Records provided =>

........

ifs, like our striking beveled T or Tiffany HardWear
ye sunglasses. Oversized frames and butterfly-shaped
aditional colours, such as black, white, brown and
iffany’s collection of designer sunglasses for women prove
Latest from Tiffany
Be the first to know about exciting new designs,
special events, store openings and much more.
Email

........

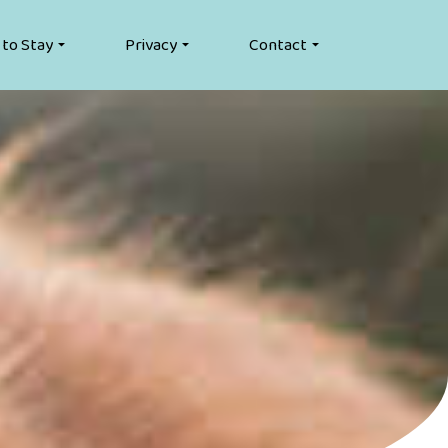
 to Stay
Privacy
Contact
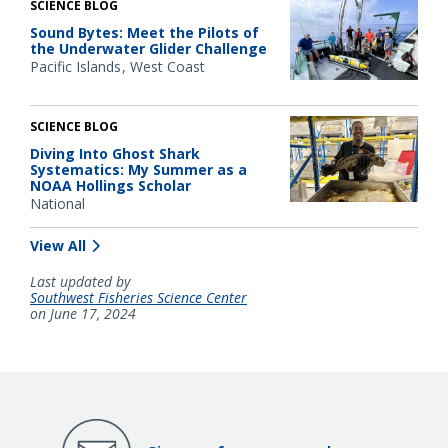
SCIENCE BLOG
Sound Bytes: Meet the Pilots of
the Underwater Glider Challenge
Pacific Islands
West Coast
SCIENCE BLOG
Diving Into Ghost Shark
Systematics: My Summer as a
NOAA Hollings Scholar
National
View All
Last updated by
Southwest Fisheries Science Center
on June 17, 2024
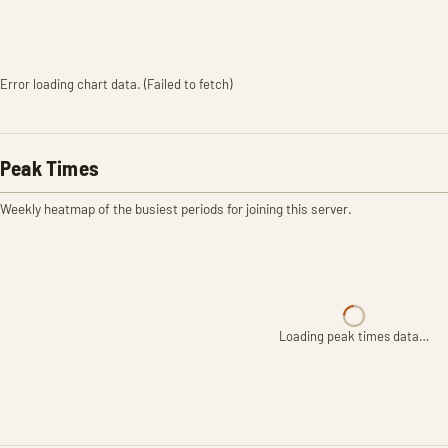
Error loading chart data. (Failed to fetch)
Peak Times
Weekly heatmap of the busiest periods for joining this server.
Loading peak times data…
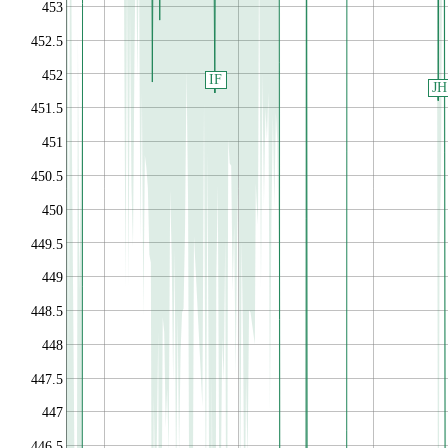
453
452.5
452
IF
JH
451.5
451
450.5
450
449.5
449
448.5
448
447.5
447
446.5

........

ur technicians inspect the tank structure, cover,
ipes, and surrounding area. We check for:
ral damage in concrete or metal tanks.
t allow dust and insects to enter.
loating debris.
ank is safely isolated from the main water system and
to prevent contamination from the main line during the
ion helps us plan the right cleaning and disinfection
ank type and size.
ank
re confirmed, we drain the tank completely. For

........

The answer must be one number: how many lines in the material above contain the word "data".

2